Crowdlending is one of the most lucrative businesses in the United Kingdom, and it can generate an average return on investment of between 12% and 14% per annum. 

This form of crowdfunding lets investors access large projects and investment opportunities such as financing a company or purchasing a building, that they wouldn't be able to manage on their own. 

The term crowdlending is just a fancy way of explaining the situation in which many investors come together on financing a loan instead of just a single banking institution. 

The P2P platforms operate at a rather cheap overhead than the traditional financial institutions and do not charge heavy fees. 

The earliest form of crowdlending emerged in the United Kingdom in 2005. The first P2P platform was Zopa, which has issued loans worth about 2 billion pounds since inception. 

Crowdlending is a relatively new investment concept that is gaining more popularity and attention across the world. In Europe, where the sector was born, it is growing extremely fast and has begun to establish itself positively.

How crowdlending works 

In simple words, crowdlending works through a platform that matches the borrower with the lenders. Through the platform, you will be able to access everything you need to know about the investment, the loan originator itself, the borrower, risks, returns, as well as creditworthiness.

In some instances, especially when short terms loans, car loans, personal loans, are concerned, the loan originator has already established the fund and approved the borrower. 

To simply put, the loan originator invites the investors on the P2P platform to fund the loan and will provide a share of the return for the investment (interest). 

If you are an investor, you don’t have to sweat over a central bank directly influencing your returns, which is always the case with bank savings or debts. You also get a detailed insight into the investment before proceeding. 

As we mentioned above, you can typically expect a return of between 12% and 14% per year on average with some type of security such as property, buyback guarantee, etc. 

Regardless of the amount you invest, you can always still invest small amounts in each loan. This way, you will have less invested in a single loan; therefore you minimize the risk and become more diversified. 

So, which is better for the five forms of crowdfunding? 

Let’s find out by explaining each category.
  • Reward-based crowdfunding 
This is the most popular and well-known form of crowdfunding. The best example of a reward-based crowdfunding platform is Kickstarter. 

Under this model, the owner of the project creates a campaign to fund their product and offer investors or backers rewards in exchange for their donations. The said rewards can be in any form, but usually are things such as advanced copies of your product, newsletter updates, behind-the-scene business tour, or commemorative t-shirts. 

The campaign can either be: 

Flexible – where you keep all the monies that you have raised, or 
All or nothing – where you don’t get anything if you don’t attain your fundraising goal. 

Equity crowdfunding or crowd investing

In this form of crowdfunding, you don't offer rewards. Instead, as the name suggests, the investors acquire part of the business in the form of equity. This form of crowdfunding is essentially like angel investing. 

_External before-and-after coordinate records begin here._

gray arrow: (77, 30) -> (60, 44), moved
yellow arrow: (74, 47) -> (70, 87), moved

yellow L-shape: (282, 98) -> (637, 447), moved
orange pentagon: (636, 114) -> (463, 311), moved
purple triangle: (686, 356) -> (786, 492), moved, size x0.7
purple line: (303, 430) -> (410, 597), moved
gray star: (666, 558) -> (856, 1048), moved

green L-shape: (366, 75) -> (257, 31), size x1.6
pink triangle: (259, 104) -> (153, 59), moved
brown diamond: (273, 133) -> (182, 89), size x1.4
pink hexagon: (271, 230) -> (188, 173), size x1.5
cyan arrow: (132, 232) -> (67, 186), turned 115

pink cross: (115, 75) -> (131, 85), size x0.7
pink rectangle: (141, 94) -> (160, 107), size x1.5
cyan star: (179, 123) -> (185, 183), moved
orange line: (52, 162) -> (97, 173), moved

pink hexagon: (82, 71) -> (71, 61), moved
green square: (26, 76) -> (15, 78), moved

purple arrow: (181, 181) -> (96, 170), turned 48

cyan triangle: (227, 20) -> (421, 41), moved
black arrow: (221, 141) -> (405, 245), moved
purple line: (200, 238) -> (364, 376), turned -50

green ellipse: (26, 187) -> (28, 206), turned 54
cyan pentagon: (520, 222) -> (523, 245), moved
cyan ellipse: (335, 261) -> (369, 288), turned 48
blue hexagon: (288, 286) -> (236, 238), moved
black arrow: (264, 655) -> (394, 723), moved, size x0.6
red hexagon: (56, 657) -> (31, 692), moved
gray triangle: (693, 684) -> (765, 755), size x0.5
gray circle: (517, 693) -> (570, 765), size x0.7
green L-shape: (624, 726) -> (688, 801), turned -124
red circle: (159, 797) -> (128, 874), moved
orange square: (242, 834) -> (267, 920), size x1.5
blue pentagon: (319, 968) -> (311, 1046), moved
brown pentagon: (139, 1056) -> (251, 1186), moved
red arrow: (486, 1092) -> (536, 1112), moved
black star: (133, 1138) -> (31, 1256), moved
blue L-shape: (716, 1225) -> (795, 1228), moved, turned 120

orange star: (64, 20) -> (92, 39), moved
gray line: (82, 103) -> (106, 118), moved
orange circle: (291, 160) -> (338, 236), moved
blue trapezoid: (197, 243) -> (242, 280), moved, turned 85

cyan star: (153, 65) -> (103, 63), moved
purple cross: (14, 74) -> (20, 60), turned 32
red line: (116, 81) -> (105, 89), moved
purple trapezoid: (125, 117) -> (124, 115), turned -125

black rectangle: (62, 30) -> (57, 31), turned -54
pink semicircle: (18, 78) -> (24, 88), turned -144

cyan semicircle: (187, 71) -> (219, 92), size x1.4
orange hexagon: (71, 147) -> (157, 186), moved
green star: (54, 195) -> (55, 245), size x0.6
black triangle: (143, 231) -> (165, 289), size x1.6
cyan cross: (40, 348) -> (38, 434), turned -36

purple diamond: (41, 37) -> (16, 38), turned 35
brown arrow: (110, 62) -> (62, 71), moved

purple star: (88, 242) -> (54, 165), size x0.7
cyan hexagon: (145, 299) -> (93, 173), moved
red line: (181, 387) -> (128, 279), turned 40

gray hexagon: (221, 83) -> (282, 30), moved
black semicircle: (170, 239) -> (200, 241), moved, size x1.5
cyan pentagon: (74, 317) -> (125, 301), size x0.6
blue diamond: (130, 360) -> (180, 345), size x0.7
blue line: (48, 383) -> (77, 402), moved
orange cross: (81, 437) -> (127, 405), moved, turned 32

It is estimated that by 2022, crowd investing will put around $31.3 billion in the pockets of the entrepreneurs from the current $11.2 billion. 

Unlike the first form of crowdfunding where you can raise funds without any restrictions, in crowdlending investing, you must have started to generate revenue with your product. For this reason, you may have a hard time convincing investors to join your project than other forms of crowdfunding. 

Donation-based crowdfunding 

With donation-based crowdfunding, investors or backers donate money to your project without expecting anything in return. 

Invoice trading 

Investors buy unsettled invoices of a business at a discount and in return, receive the difference between what they pay for the particular invoices and the amounts stated on the invoices themselves.